After the parameter is initialized with a default value on function entry, isn't it essentially just a ref?
import std.stdio;
void foo(out int x)
{
writeln(x); //prints 0
x = 2;
}
void main()
{
int x = 1;
writeln(x); //prints 1
foo(x);
writeln(x); //prints 2
}
I don't see any documentation comparing out to ref.
Is it accurate to conceptualize an out parameter as a shortcut from writing:
import std.stdio;
void foo(ref int x)
{
x = x.init; //happens implicitly
writeln(x); //prints 0
x = 2;
}
void main()
{
int x = 1;
writeln(x); //prints 1
foo(x);
writeln(x); //prints 2
}
I don't know the intricacies of the language, so I'm worried that having this impression will cause me future grief in unforeseen circumstances.

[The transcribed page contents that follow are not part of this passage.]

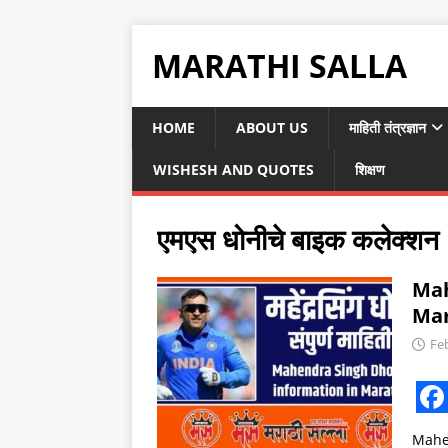
MARATHI SALLA
HOME
ABOUT US
माहिती तंत्रज्ञान
WISHESH AND QUOTES
शिक्षण
एमएस धोनीचे बाइक कलेक्शन
Mah
Marat
Fe
F
Mahen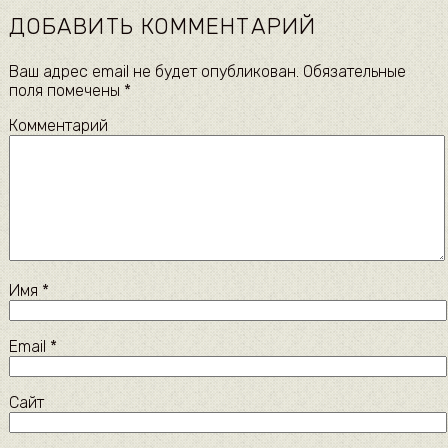
ДОБАВИТЬ КОММЕНТАРИЙ
Ваш адрес email не будет опубликован.
Обязательные
поля помечены
*
Комментарий
Имя
*
Email
*
Сайт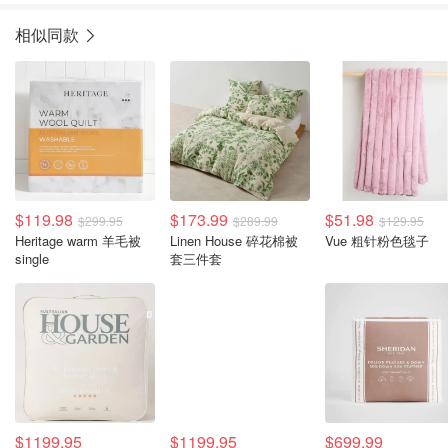
相似同款
$119.98
$173.99
$51.98
$299.95
$289.99
$129.95
Heritage warm 羊毛被
Linen House 碎花棉被
Vue 粗针粉色毯子
single
套三件套
$1199.95
$1199.95
$699.99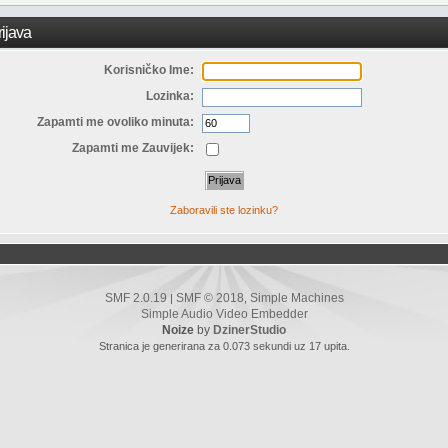
ijava
Korisničko Ime:
Lozinka:
Zapamti me ovoliko minuta:
Zapamti me Zauvijek:
Zaboravili ste lozinku?
SMF 2.0.19
SMF © 2018
Simple Machines
|
,
Simple Audio Video Embedder
Noize
by
DzinerStudio
Stranica je generirana za 0.073 sekundi uz 17 upita.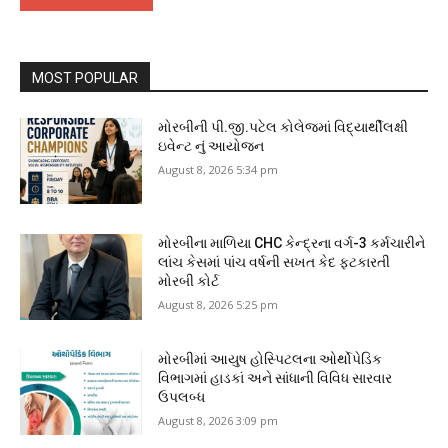
MOST POPULAR
મોરબીની પી.જી.પટેલ કોલેજમાં વિદ્યાર્થીલક્ષી
ઇવેન્ટ નું આયોજન
August 8, 2026 5:34 pm
મોરબીના માળિયા CHC કેન્દ્રના વર્ગ-3 કર્મચારીને
લાંચ કેસમાં પાંચ વર્ષની સખત કેદ ફટકારતી
મોરબી કોર્ટ
August 8, 2026 5:25 pm
મોરબીમાં આયુષ હોસ્પિટલના ઓર્થોપેડિક
વિભાગમાં હાડકાં અને સાંધાની વિવિધ સારવાર
ઉપલબ્ધ
August 8, 2026 3:09 pm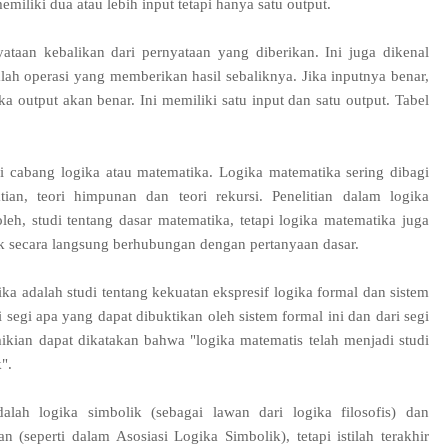
emiliki dua atau lebih input tetapi hanya satu output.
taan kebalikan dari pernyataan yang diberikan. Ini juga dikenal
ah operasi yang memberikan hasil sebaliknya. Jika inputnya benar,
a output akan benar. Ini memiliki satu input dan satu output. Tabel
i cabang logika atau matematika. Logika matematika sering dibagi
ian, teori himpunan dan teori rekursi. Penelitian dalam logika
oleh, studi tentang dasar matematika, tetapi logika matematika juga
 secara langsung berhubungan dengan pertanyaan dasar.
ka adalah studi tentang kekuatan ekspresif logika formal dan sistem
 segi apa yang dapat dibuktikan oleh sistem formal ini dan dari segi
kian dapat dikatakan bahwa "logika matematis telah menjadi studi
".
ah logika simbolik (sebagai lawan dari logika filosofis) dan
 (seperti dalam Asosiasi Logika Simbolik), tetapi istilah terakhir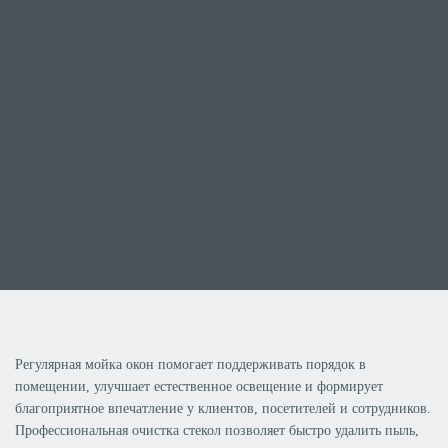
Регулярная мойка окон помогает поддерживать порядок в
помещении, улучшает естественное освещение и формирует
благоприятное впечатление у клиентов, посетителей и сотрудников.
Профессиональная очистка стекол позволяет быстро удалить пыль,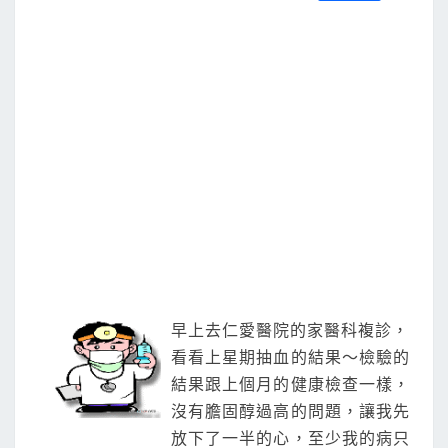
S
a
w
m
i
享
c
i
a
n
e
t
i
e
b
t
l
o
e
o
r
k
早上去仁愛醫院的家醫科複診，
看看上星期抽血的結果～檢驗的
結果跟上個月的健康檢查一樣，
沒有膽固醇過高的問題，讓我先
放下了一半的心，至少我的病只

Can a stronger distinction be made between these parameter storage classes, or is it truly a ref param that's automatically re-initialized?
Yes, that's all it is in implementation today, but that's not exactly what it means semantically.
Think of out params as being additional return values rather than as arguments in the traditional sense and you should be ok. A function cannot take the address of its return value, nor can it receive data through it. An out parameter shouldn't be used in those ways either.
D didn't used to have ref. It instead used in, out, and inout as the parameter storage classes.
in meant (and means, it is still there) that you are going to look at, but not modify or store a reference to it (the latter is what makes it distinct from const - you are allowed to store const, but not in or scope params, which lets the compiler, in theory, optimize the memory allocation of them). It is just for data consumption.
out means the function is going to store data in that variable, but is not going to look at or store it. The value that is already in there beforehand will be lost as the function writes its result to it. The compiler resets it upon function entry to guarantee the program doesn't depend on some value passed in through it.
And finally, the old inout was it would take the data in, and store a value out. Today (well, starting like five years ago), this usage is long gone and inout means something entirely different (const but returning constness is conditional on the input; the const/immutable/mutable qualifiers have the same out as they do in) and the old usage was replaced with ref, which also expanded the meaning: it is no longer data going in and out, but a full-blown reference to another variable, meaning you are allowed to do things like take the address.
While out is implemented as ref plus automatic reinitialization, you should remember the original meaning: you write data to it but don't do anything else. Do not take its address - that's legal with ref (unless it is scope ref or in ref...) but incorrect with out. You are supposed to write to it, nothing more.